[[ Given data open ]]

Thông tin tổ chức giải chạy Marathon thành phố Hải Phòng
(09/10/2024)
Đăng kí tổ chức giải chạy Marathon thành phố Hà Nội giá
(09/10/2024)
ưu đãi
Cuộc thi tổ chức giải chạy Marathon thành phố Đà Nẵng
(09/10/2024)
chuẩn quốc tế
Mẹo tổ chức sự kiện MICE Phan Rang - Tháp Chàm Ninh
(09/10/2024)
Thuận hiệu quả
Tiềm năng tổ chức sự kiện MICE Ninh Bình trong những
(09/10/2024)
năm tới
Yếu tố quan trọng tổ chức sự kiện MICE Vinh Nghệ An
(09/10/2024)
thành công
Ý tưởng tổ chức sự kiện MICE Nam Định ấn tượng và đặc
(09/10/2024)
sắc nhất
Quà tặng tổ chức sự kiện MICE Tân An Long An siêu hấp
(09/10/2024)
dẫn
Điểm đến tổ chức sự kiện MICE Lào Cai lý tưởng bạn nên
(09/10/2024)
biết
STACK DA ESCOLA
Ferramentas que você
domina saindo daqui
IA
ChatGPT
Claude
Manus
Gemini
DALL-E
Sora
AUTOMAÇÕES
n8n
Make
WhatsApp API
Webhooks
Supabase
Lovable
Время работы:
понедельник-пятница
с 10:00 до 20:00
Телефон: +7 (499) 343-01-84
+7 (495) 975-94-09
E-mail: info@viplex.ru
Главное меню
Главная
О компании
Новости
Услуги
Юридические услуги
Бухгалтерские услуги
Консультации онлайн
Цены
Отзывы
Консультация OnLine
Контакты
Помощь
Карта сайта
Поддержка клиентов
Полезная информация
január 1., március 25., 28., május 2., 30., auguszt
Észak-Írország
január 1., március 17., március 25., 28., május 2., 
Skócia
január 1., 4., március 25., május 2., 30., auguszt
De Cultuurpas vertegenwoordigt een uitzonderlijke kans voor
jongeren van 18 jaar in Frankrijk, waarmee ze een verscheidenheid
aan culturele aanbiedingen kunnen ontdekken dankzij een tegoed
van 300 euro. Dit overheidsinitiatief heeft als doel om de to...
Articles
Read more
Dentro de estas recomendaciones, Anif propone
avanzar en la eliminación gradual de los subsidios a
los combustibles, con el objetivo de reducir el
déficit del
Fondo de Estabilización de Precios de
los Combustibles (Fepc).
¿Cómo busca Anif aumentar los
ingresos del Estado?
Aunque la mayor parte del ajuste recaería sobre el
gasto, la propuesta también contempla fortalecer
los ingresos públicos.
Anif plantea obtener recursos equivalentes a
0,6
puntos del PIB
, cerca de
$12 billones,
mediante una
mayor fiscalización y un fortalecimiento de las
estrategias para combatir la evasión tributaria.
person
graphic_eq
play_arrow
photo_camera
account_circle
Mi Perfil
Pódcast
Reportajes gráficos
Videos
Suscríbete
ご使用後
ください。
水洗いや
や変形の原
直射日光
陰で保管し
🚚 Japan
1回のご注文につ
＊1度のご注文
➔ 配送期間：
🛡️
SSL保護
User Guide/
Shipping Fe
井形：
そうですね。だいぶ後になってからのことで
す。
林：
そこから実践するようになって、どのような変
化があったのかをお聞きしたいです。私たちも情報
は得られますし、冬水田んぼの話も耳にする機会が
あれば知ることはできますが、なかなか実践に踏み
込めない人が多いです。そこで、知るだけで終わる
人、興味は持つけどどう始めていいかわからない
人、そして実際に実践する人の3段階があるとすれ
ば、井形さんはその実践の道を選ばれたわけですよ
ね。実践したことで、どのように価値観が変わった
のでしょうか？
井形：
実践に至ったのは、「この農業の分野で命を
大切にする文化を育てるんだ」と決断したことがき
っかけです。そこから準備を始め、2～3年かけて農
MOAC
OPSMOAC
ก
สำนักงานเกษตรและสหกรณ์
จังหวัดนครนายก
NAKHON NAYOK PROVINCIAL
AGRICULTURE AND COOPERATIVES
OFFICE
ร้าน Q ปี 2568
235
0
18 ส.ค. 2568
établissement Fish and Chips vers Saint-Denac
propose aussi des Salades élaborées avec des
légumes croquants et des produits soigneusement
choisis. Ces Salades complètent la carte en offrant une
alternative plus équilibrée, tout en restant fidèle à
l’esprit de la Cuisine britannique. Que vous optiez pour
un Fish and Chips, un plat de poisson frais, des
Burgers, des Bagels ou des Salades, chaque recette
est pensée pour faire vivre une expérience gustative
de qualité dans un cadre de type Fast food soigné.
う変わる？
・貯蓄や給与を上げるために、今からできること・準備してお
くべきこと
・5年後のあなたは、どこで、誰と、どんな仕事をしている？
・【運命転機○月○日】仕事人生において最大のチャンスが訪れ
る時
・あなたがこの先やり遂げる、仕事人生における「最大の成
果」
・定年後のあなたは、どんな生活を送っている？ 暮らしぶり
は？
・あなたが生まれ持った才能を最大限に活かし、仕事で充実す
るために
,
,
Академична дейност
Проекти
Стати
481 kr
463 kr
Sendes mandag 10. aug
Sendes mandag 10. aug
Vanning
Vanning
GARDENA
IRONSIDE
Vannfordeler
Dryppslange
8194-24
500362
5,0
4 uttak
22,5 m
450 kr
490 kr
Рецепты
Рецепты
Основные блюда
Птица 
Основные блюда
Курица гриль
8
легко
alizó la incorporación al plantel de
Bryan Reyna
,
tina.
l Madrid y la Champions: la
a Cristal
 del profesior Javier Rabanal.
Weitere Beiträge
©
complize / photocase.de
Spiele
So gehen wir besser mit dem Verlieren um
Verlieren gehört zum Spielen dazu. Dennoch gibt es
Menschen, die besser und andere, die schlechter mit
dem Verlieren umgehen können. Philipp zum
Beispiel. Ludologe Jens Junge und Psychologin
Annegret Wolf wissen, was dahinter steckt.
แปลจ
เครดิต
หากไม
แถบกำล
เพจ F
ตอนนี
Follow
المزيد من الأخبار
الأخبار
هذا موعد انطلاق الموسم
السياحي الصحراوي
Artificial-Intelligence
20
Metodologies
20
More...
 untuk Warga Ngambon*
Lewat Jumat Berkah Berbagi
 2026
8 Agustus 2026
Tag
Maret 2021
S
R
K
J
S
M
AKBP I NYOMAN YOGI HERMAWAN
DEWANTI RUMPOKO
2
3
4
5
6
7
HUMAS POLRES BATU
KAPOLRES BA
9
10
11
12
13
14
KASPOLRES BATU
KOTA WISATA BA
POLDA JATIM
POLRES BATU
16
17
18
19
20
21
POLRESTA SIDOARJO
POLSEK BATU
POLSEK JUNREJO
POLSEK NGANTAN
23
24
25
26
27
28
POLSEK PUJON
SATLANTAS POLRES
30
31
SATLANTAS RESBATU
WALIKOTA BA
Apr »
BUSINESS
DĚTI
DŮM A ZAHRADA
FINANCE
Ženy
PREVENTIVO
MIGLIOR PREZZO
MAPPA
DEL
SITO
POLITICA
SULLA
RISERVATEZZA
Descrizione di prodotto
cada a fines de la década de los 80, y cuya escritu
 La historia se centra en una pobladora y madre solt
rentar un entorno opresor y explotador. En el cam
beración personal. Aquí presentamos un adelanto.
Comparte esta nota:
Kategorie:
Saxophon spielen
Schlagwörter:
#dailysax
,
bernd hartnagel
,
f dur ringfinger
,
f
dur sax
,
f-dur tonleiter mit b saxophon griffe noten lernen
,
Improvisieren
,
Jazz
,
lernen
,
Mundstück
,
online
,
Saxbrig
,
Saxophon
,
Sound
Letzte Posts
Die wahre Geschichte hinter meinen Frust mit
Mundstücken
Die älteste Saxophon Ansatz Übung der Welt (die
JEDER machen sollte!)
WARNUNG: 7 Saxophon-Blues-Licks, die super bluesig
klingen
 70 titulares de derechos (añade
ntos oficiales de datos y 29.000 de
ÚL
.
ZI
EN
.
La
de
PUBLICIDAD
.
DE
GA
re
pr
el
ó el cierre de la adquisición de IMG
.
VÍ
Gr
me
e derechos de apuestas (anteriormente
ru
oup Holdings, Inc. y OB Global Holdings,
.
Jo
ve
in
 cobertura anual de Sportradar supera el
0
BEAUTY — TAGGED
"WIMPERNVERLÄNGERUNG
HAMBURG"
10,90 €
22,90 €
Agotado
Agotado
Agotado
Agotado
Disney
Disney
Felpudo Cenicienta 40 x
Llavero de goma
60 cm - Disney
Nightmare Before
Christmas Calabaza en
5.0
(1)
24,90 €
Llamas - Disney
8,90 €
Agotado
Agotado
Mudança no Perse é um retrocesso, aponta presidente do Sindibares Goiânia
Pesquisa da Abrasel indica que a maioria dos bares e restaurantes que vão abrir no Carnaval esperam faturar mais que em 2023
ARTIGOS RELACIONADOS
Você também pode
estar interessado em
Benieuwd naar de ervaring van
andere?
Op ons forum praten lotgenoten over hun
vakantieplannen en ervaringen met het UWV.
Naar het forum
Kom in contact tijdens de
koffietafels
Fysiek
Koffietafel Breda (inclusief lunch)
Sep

[[ Given data closed ]]

What to work on → Look through the entries above, and wherever a line holds the word "Salades", copy it.

Task response →
propose aussi des Salades élaborées avec des
choisis. Ces Salades complètent la carte en offrant une
Burgers, des Bagels ou des Salades, chaque recette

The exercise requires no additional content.